To update billing information on behalf of your employer (where your employer is an existing DI2X customer), discontinue your account and/or request return or deletion of your personal data or to exercise any of your other rights, please contact us by email at DI2X@DI2X.com. Please allow at least 7 working days for such requests.
If we process your personal data for the purpose of sending you marketing communications, you may manage your receipt of marketing, sales and non-transactional communications from DI2X by clicking on the “unsubscribe” or “update subscription preferences” link located on the bottom of our sales and marketing emails, by unsubscribing if you receive DI2X SMS communications, or by writing to us at DI2X@DI2X.com.
Please note that opting out of marketing communications does not opt you out of receiving important service communications related to your current relationship with us, such as communications about any contract you have entered into with us, event registrations, service announcements, customer support or security information.

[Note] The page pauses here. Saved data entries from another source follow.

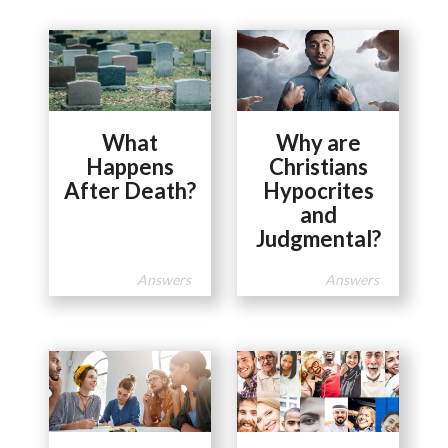
What
Why are
Happens
Christians
After Death?
Hypocrites
and
Judgmental?
Answers
Answers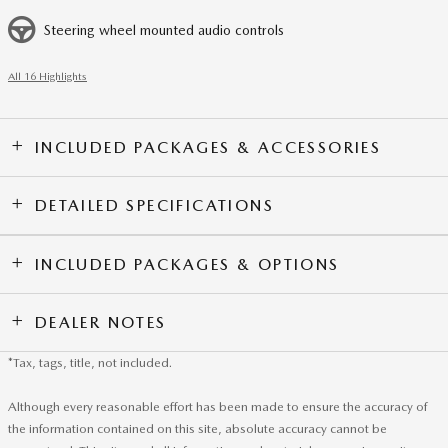
Steering wheel mounted audio controls
All 16 Highlights
INCLUDED PACKAGES & ACCESSORIES
DETAILED SPECIFICATIONS
INCLUDED PACKAGES & OPTIONS
DEALER NOTES
*Tax, tags, title, not included.
Although every reasonable effort has been made to ensure the accuracy of
the information contained on this site, absolute accuracy cannot be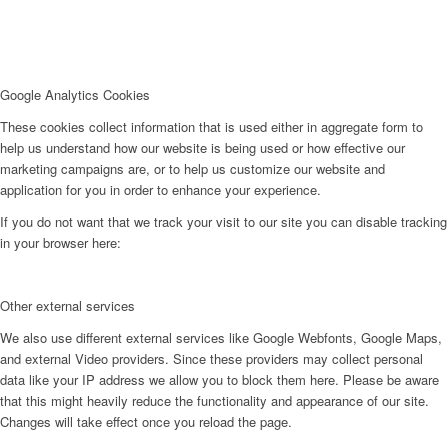
Google Analytics Cookies
These cookies collect information that is used either in aggregate form to
help us understand how our website is being used or how effective our
marketing campaigns are, or to help us customize our website and
application for you in order to enhance your experience.
If you do not want that we track your visit to our site you can disable tracking
in your browser here:
Other external services
We also use different external services like Google Webfonts, Google Maps,
and external Video providers. Since these providers may collect personal
data like your IP address we allow you to block them here. Please be aware
that this might heavily reduce the functionality and appearance of our site.
Changes will take effect once you reload the page.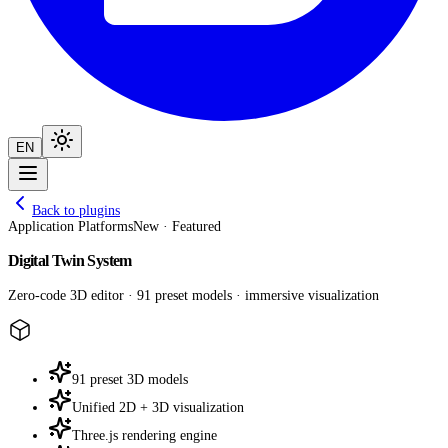
EN
Back to plugins
Application Platforms
New · Featured
Digital Twin System
Zero-code 3D editor · 91 preset models · immersive visualization
91 preset 3D models
Unified 2D + 3D visualization
Three.js rendering engine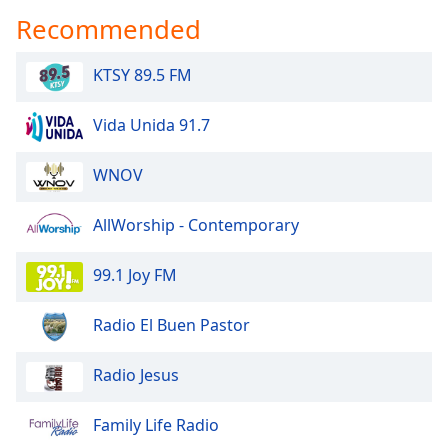
Recommended
KTSY 89.5 FM
Vida Unida 91.7
WNOV
AllWorship - Contemporary
99.1 Joy FM
Radio El Buen Pastor
Radio Jesus
Family Life Radio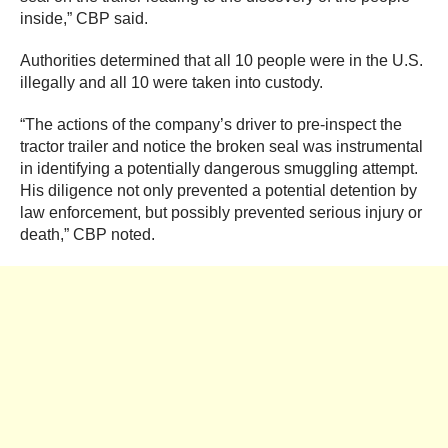
inside,” CBP said.
Authorities determined that all 10 people were in the U.S.
illegally and all 10 were taken into custody.
“The actions of the company’s driver to pre-inspect the
tractor trailer and notice the broken seal was instrumental
in identifying a potentially dangerous smuggling attempt.
His diligence not only prevented a potential detention by
law enforcement, but possibly prevented serious injury or
death,” CBP noted.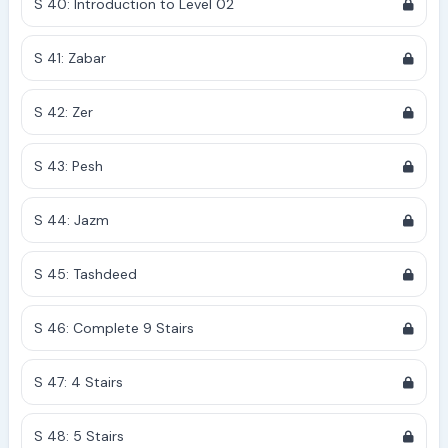
S 40: Introduction to Level 02
S 41: Zabar
S 42: Zer
S 43: Pesh
S 44: Jazm
S 45: Tashdeed
S 46: Complete 9 Stairs
S 47: 4 Stairs
S 48: 5 Stairs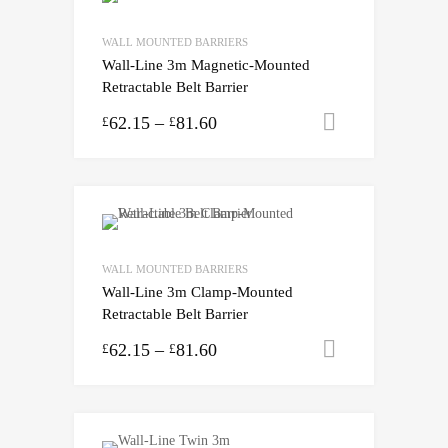
WALL MOUNTED BARRIERS
Wall-Line 3m Magnetic-Mounted
Retractable Belt Barrier
62.15
–
81.60
Select opti
£
£
WALL MOUNTED BARRIERS
Wall-Line 3m Clamp-Mounted
Retractable Belt Barrier
62.15
–
81.60
Select opti
£
£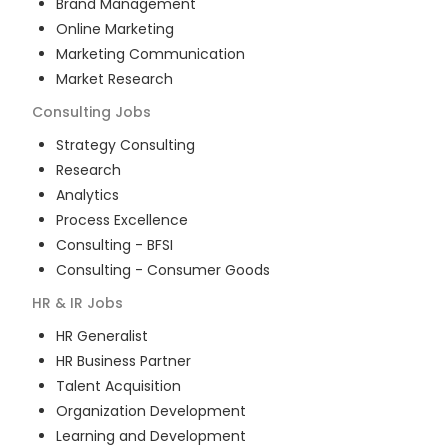
Brand Management
Online Marketing
Marketing Communication
Market Research
Consulting
Jobs
Strategy Consulting
Research
Analytics
Process Excellence
Consulting - BFSI
Consulting - Consumer Goods
HR & IR
Jobs
HR Generalist
HR Business Partner
Talent Acquisition
Organization Development
Learning and Development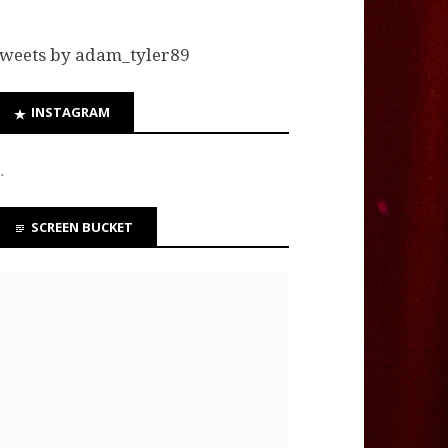
weets by adam_tyler89
INSTAGRAM
…
SCREEN BUCKET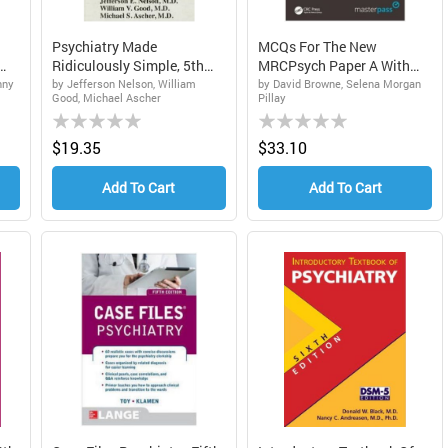
Psychiatry Made
MCQs For The New
Ridiculously Simple, 5th
MRCPsych Paper A With
Edit...
Answer...
nny
by Jefferson Nelson, William
by David Browne, Selena Morgan
Good, Michael Ascher
Pillay
Rating:
Rating:
0%
0%
$19.35
$33.10
Add To Cart
Add To Cart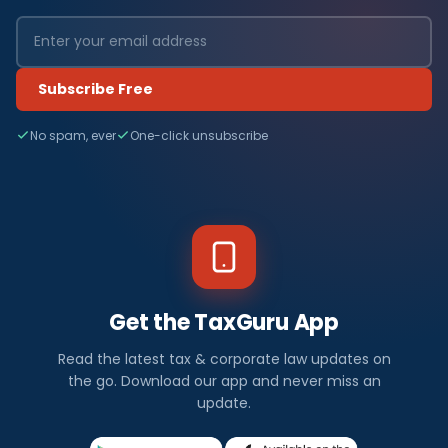
Subscribe Free
No spam, ever
One-click unsubscribe
Get the TaxGuru App
Read the latest tax & corporate law updates on
the go. Download our app and never miss an
update.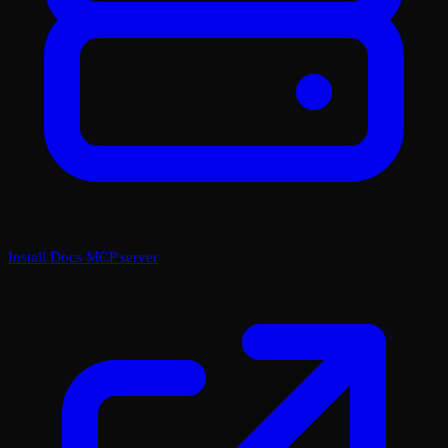
Install Docs MCP server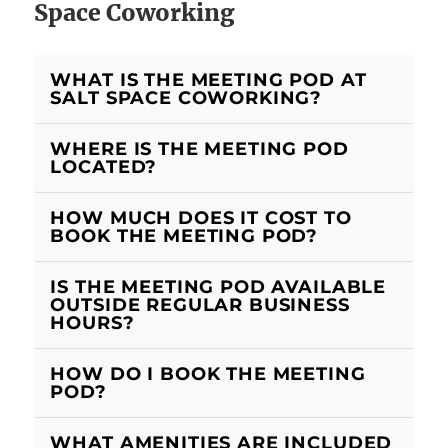
Space Coworking
WHAT IS THE MEETING POD AT
SALT SPACE COWORKING?
WHERE IS THE MEETING POD
LOCATED?
HOW MUCH DOES IT COST TO
BOOK THE MEETING POD?
IS THE MEETING POD AVAILABLE
OUTSIDE REGULAR BUSINESS
HOURS?
HOW DO I BOOK THE MEETING
POD?
WHAT AMENITIES ARE INCLUDED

Any changes we may make to our Privacy Policy will be posted on this page and where appropriate may be notified to you by email. Continued use of the website will signify that you agree to any such changes.
We are committed to resolving any privacy concerns you have. However, if you feel we have not addressed your specific concern, you have the right to make a complaint at any time to the relevant supervisory authority in your country responsible for data protection issues. You can contact us by emailing di2x@di2x.com or writing to us at our address, which is at the top and bottom of this page.
This Privacy Policy is updated when deemed necessary. It was last updated May 4th 2022.